▸ YOUR INSTRUCTIONS
Only one stretch of the data below is wanted: the lines from the one with "is (1201, 2576)." through the one with "The width and height of the screenshot is (1083, 1674).", repeated exactly.
START AVAILABLE DATA
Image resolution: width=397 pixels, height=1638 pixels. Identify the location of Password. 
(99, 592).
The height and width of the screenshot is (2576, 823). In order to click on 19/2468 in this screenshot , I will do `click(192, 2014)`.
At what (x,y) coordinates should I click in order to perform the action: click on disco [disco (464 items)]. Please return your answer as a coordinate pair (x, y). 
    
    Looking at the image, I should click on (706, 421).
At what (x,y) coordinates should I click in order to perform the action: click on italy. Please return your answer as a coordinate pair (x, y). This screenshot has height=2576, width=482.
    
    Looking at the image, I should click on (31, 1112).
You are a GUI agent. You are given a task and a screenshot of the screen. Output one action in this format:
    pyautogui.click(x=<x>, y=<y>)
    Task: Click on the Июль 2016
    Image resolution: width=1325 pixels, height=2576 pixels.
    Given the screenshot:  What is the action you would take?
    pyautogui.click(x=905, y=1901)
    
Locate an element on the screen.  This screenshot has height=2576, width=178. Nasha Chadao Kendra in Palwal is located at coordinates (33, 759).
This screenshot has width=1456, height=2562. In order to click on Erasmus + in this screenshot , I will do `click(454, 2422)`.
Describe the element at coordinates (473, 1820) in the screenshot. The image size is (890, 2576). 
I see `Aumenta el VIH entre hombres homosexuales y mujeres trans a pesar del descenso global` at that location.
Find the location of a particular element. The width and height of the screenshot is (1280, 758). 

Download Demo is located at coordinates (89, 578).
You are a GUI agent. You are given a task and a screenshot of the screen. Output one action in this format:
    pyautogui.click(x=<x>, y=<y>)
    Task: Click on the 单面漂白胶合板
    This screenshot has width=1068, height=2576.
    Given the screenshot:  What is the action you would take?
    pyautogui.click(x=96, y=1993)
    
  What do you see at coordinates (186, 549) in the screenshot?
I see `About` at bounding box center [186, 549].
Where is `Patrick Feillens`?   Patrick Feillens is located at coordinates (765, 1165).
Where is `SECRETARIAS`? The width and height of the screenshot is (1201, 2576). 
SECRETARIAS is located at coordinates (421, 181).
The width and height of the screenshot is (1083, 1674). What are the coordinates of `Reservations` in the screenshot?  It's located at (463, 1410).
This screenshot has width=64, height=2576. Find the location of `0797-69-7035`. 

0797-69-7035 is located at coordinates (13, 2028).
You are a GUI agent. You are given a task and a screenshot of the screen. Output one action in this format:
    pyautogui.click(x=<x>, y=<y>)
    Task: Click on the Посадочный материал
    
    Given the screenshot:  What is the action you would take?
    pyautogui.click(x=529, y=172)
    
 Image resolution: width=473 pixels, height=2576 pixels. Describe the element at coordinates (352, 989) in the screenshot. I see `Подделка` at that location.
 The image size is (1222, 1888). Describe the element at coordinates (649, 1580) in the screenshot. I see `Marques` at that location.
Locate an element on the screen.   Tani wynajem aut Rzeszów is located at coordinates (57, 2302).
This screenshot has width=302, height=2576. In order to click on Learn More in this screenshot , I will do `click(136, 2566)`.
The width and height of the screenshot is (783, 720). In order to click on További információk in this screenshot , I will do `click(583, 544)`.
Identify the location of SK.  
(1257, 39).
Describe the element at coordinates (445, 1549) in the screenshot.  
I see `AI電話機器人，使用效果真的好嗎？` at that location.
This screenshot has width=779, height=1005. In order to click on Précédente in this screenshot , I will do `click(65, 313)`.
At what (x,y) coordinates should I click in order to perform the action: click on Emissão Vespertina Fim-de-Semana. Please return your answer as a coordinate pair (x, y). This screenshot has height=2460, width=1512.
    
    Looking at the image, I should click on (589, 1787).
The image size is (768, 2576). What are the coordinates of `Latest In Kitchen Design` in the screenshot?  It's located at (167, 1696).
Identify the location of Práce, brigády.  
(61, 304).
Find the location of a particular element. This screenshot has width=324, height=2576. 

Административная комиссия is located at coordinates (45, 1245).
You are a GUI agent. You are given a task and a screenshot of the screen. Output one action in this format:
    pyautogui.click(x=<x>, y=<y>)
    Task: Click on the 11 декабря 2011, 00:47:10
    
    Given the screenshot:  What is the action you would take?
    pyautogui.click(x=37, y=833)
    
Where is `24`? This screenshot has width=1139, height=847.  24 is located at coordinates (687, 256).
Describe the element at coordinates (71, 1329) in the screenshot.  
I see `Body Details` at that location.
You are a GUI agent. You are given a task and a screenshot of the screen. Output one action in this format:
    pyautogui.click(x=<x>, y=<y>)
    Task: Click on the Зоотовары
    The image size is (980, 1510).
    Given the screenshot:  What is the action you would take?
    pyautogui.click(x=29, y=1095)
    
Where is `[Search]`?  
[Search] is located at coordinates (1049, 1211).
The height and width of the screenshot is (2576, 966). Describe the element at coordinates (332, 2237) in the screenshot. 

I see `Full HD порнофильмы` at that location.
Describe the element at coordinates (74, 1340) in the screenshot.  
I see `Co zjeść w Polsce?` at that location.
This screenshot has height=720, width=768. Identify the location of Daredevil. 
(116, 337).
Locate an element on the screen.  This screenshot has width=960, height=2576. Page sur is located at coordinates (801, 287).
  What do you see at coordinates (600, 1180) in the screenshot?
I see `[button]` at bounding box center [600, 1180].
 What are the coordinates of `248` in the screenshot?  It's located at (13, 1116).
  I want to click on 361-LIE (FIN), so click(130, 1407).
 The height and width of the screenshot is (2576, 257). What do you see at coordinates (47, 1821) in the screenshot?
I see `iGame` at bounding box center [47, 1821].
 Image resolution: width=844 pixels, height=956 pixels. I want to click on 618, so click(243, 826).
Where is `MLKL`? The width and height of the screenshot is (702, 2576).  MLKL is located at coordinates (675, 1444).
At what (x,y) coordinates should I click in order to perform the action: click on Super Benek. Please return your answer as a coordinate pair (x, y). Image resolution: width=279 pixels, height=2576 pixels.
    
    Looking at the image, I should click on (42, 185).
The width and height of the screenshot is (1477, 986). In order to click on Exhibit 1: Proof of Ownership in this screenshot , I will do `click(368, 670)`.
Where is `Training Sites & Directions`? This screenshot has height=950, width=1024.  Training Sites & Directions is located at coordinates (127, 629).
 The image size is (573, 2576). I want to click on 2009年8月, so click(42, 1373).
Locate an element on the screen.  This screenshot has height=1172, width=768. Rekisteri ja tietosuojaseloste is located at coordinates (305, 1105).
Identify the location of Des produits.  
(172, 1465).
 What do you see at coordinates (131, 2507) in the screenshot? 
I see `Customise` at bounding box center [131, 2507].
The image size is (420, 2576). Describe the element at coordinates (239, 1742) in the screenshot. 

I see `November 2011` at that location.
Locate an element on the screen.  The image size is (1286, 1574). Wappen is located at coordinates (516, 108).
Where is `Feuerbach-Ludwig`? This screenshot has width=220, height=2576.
END AVAILABLE DATA
▸ REPLY TO THE TASK
Where is `SECRETARIAS`? The width and height of the screenshot is (1201, 2576). 
SECRETARIAS is located at coordinates (421, 181).
The width and height of the screenshot is (1083, 1674). What are the coordinates of `Reservations` in the screenshot?  It's located at (463, 1410).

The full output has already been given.